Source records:
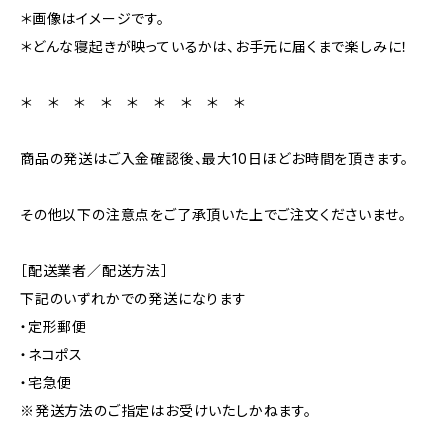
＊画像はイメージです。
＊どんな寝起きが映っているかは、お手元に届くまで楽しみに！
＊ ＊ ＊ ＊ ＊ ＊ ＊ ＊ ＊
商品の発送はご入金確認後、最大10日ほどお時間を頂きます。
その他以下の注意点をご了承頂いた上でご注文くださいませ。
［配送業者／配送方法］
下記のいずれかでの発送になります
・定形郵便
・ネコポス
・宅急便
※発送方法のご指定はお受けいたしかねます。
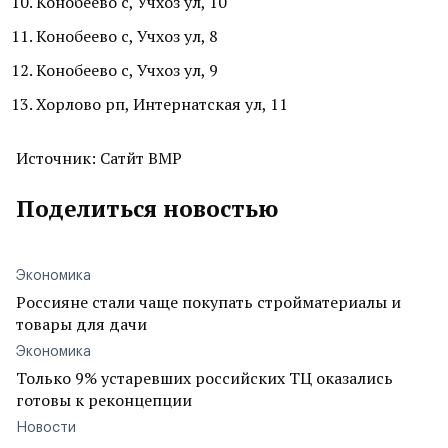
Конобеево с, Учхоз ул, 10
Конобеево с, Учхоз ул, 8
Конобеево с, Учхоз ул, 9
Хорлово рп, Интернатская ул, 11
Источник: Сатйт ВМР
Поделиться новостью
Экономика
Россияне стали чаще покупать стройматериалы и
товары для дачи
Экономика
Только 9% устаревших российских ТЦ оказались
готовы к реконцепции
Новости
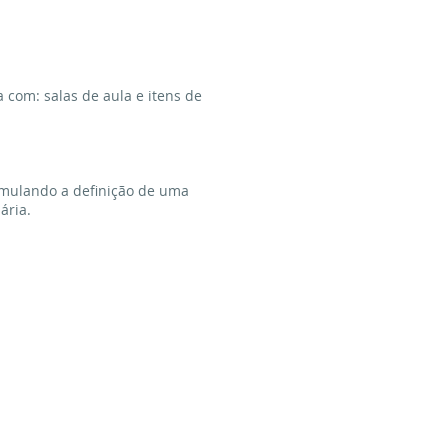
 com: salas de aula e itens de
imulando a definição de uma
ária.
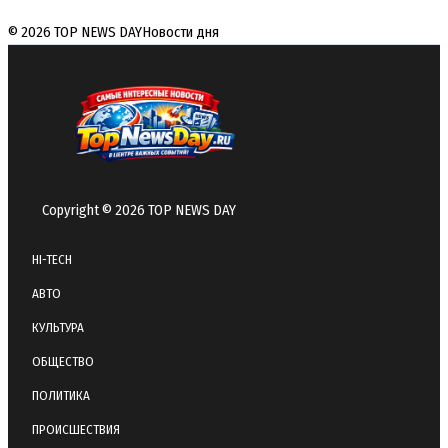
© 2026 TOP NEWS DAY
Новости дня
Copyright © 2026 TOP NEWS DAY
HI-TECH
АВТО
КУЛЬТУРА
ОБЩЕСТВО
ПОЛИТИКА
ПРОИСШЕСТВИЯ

EXERCISE DESCRIPTION: Go through the data above and copy each line that holds the word "NEWS".

TASK RESULT:
© 2026 TOP NEWS DAY
Copyright © 2026 TOP NEWS DAY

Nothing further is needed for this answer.